ASSIGNED TASK
Copy each line below exactly as it appears. Pictures are to be omitted.
-- Opening Marker --
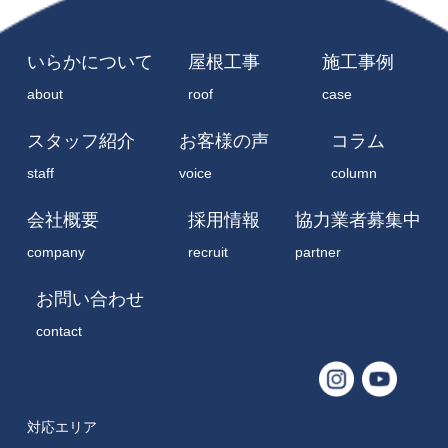
いらかについて
屋根工事
施工事例
about
roof
case
スタッフ紹介
お客様の声
コラム
staff
voice
column
会社概要
採用情報
協力業者募集中
company
recruit
partner
お問い合わせ
contact
対応エリア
-- Closing Marker --
EXPECTED ANSWER
いらかについて
屋根工事
施工事例
about
roof
case
スタッフ紹介
お客様の声
コラム
staff
voice
column
会社概要
採用情報
協力業者募集中
company
recruit
partner
お問い合わせ
contact
対応エリア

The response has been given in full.